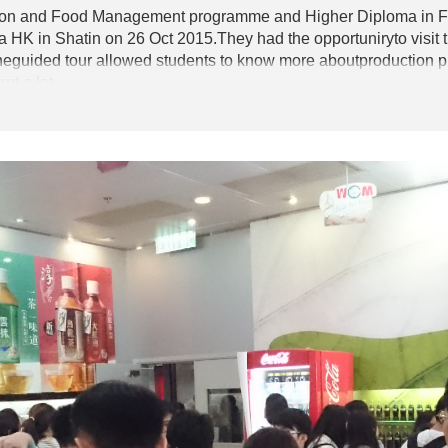
ition and Food Management programme and Higher Diploma in 
HK in Shatin on 26 Oct 2015.They had the opportuniryto visit t
heguided tour allowed students to know more aboutproduction pro
nt a lot.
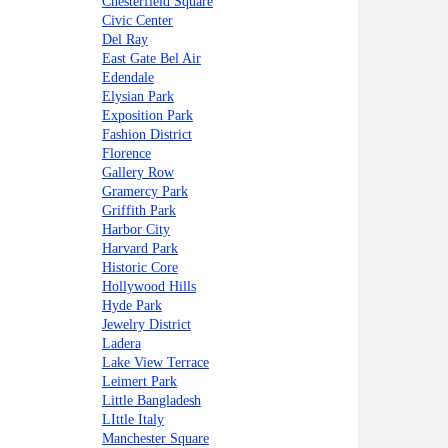
Chesterfield Square
Civic Center
Del Ray
East Gate Bel Air
Edendale
Elysian Park
Exposition Park
Fashion District
Florence
Gallery Row
Gramercy Park
Griffith Park
Harbor City
Harvard Park
Historic Core
Hollywood Hills
Hyde Park
Jewelry District
Ladera
Lake View Terrace
Leimert Park
Little Bangladesh
LIttle Italy
Manchester Square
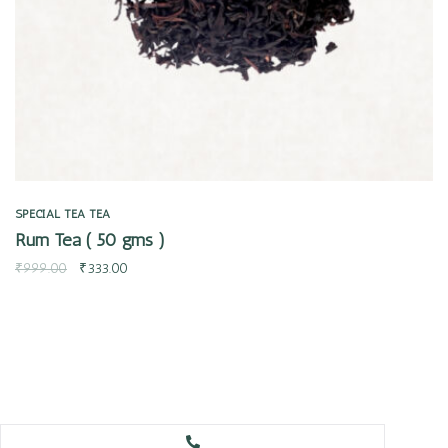
SPECIAL TEA
TEA
Rum Tea ( 50 gms )
₹
999.00
₹
333.00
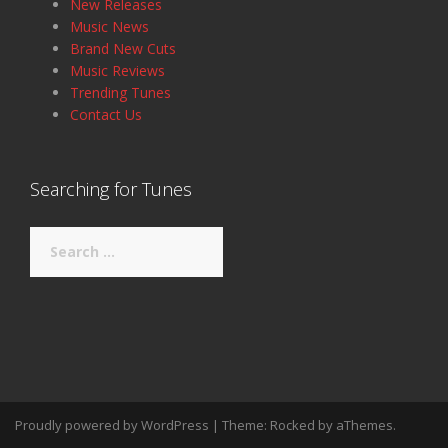
New Releases
Music News
Brand New Cuts
Music Reviews
Trending Tunes
Contact Us
Searching for Tunes
Search
for:
Proudly powered by WordPress
|
Theme:
Rocked
by aThemes.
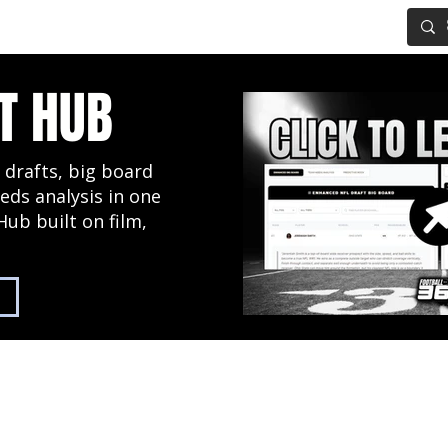
IG BOARD
ADVANCED DRAFT TOOLS
FANTASY FOOTBALL
T HUB
 drafts, big board
eds analysis in one
Hub built on film,
2027 NFL Draft Hub
Predictive Mock Dr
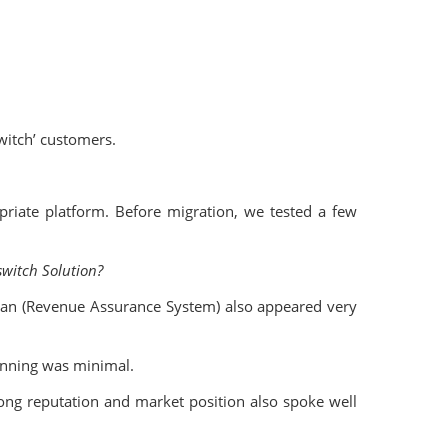
witch’ customers.
riate platform. Before migration, we tested a few
switch Solution?
ian (Revenue Assurance System) also appeared very
ginning was minimal.
ong reputation and market position also spoke well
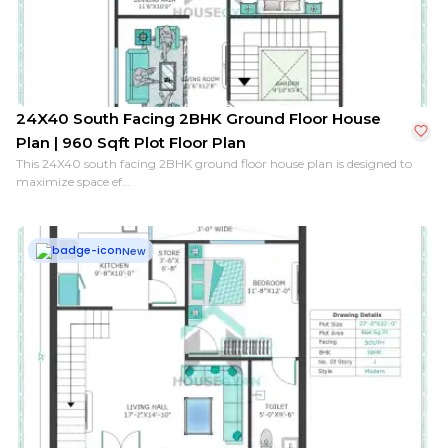
24X40 South Facing 2BHK Ground Floor House
Plan | 960 Sqft Plot Floor Plan
This 24X40 south facing 2BHK ground floor house plan is designed to
maximize space ef...
New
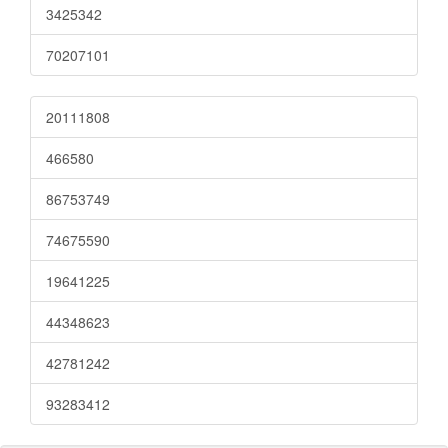
3425342
70207101
20111808
466580
86753749
74675590
19641225
44348623
42781242
93283412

Your goal: Identify each line in the records above that contains the word "also", and copy it out in full.

Response area:
ian (Revenue Assurance System) also appeared very
ong reputation and market position also spoke well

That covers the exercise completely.